Some Broadway wit named the cat “Miss Sarah” and devoted several columns to its stage appearances. One columnist suggested that the stage feline be given a Cat Award similar to a Tony Award.

Drama critics always included a bit about the cat in their reviews. They agreed that the cat had a reputation as a scene-stealer and in a few cases even saved a disastrous play from closing.

More than once the cat got a billing on the theater marquee, many times directly following the names of the leading actors.

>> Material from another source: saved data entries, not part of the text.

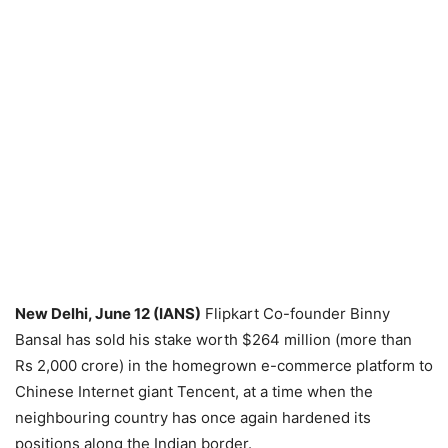
New Delhi, June 12 (IANS)
Flipkart Co-founder Binny
Bansal has sold his stake worth $264 million (more than
Rs 2,000 crore) in the homegrown e-commerce platform to
Chinese Internet giant Tencent, at a time when the
neighbouring country has once again hardened its
positions along the Indian border.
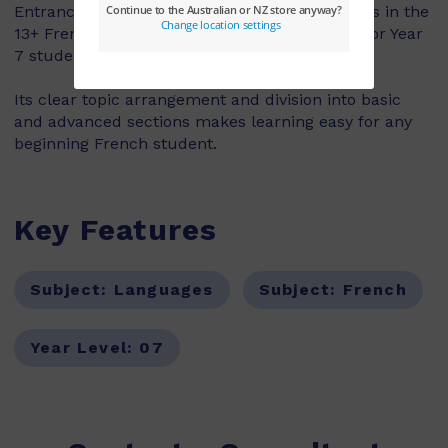
Entrance has over 100 pages covering all topics in the
13+ French syllabus, making this text is ideal for Year
7 students.
Its clear topic arrangement and division into basic
and advanced sections makes learning easy for any
beginning French student.
Key Features
Subject:
Languages
Subject:
French
Year Level:
07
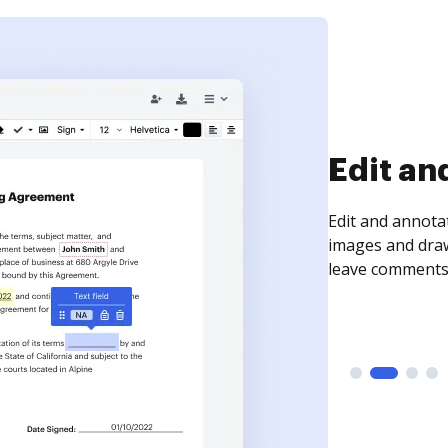
Sign an
Sign a document
need to get it s
time your docum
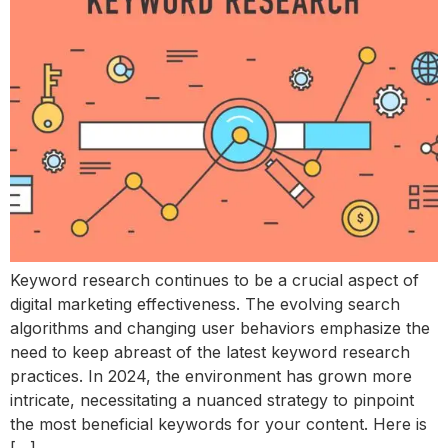
Keyword research continues to be a crucial aspect of
digital marketing effectiveness. The evolving search
algorithms and changing user behaviors emphasize the
need to keep abreast of the latest keyword research
practices. In 2024, the environment has grown more
intricate, necessitating a nuanced strategy to pinpoint
the most beneficial keywords for your content. Here is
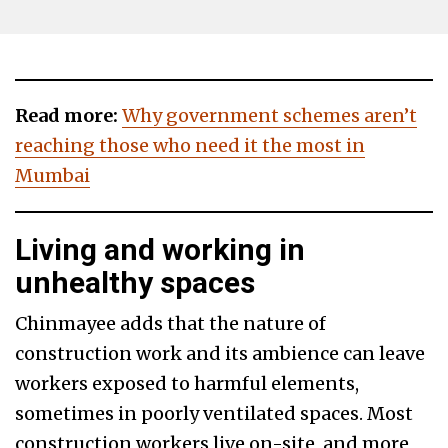
Read more:
Why government schemes aren’t
reaching those who need it the most in
Mumbai
Living and working in
unhealthy spaces
Chinmayee adds that the nature of
construction work and its ambience can leave
workers exposed to harmful elements,
sometimes in poorly ventilated spaces. Most
construction workers live on-site, and more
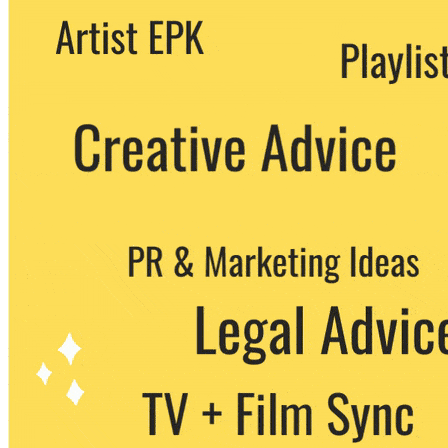
We never share your email with any 3rd
party. You can unsubscribe at any time.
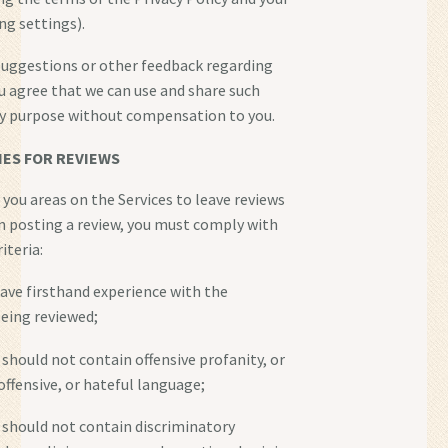
ng settings).
suggestions or other feedback regarding
ou agree that we can use and share such
ny purpose without compensation to you.
NES FOR REVIEWS
you areas on the Services to leave reviews
n posting a review, you must comply with
iteria:
have firsthand experience with the
eing reviewed;
 should not contain offensive profanity, or
 offensive, or hateful language;
s should not contain discriminatory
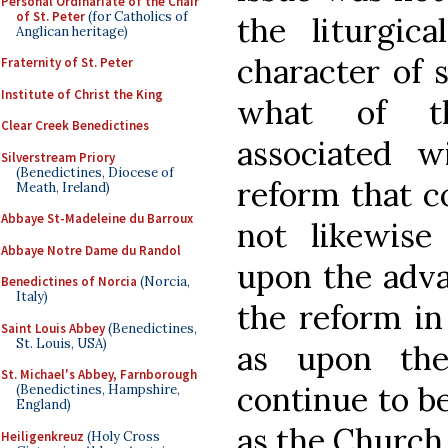
Personal Ordinariate of the Chair
of St. Peter
(for Catholics of
the liturgic
Anglican heritage)
character of 
Fraternity of St. Peter
Institute of Christ the King
what of th
Clear Creek Benedictines
associated 
Silverstream Priory
(Benedictines, Diocese of
reform that c
Meath, Ireland)
Abbaye St-Madeleine du Barroux
not likewise
Abbaye Notre Dame du Randol
upon the adva
Benedictines of Norcia
(Norcia,
Italy)
the reform in 
Saint Louis Abbey
(Benedictines,
St. Louis, USA)
as upon the
St. Michael's Abbey, Farnborough
continue to be
(Benedictines, Hampshire,
England)
as the Church
Heiligenkreuz
(Holy Cross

When the night came for the show, Sally got to the theater early, determined to talk to some of the ushers or theater personnel. She found that the cat was surely a favorite among them.

One stagehand said, “That cat always takes curtain calls, and once or twice we had to raise the curtain for the cat to make one more appearance to the sound of applause.”

The play had gone well enough until the second act when Sally noticed there was some commotion on the set before the curtain. The setting was a typical New York street scene with an alley dominating the stage.

There, before the scene began, Sally saw the cat sitting atop a garbage tank at stage right. The cat appeared to be surveying the audience with a haughty manner as if to say, “What do you expect? Cats and alleys go together.” The cat remained in position on the lid for the entire scene.

As the stage lights came up, Sally got a better look at the cat.

Sure enough, it was Fero.

“Fero, come home,” she was about to whisper from her seat in the second row when she realized the cat had its role to play in the scene.

Unbeknown to her the press had picked up the story and was in the theater that night waiting to see if there would be a reunion of cat and human.

As soon as the final curtain came down, Sally ran to the stage door to coax Fero back to her. She waited with the press photographers. Finally, Fero appeared, ran out the door and leaped into her waiting arms. The photographers had their photo opportunity. It made a great front page story in the tabloids the next day and even got a few paragraphs in the New York Times.

One tabloid carried the headline, “Miss Sarah Comes Home. Concluding A Triumphant Season.”

Another read, “From Alleyways to Broadway.”

Fero’s acting career is over, but on dark nights not long after final curtain calls a cat is often seen prowling Shubert Alley, mixing with the late night theater crowds.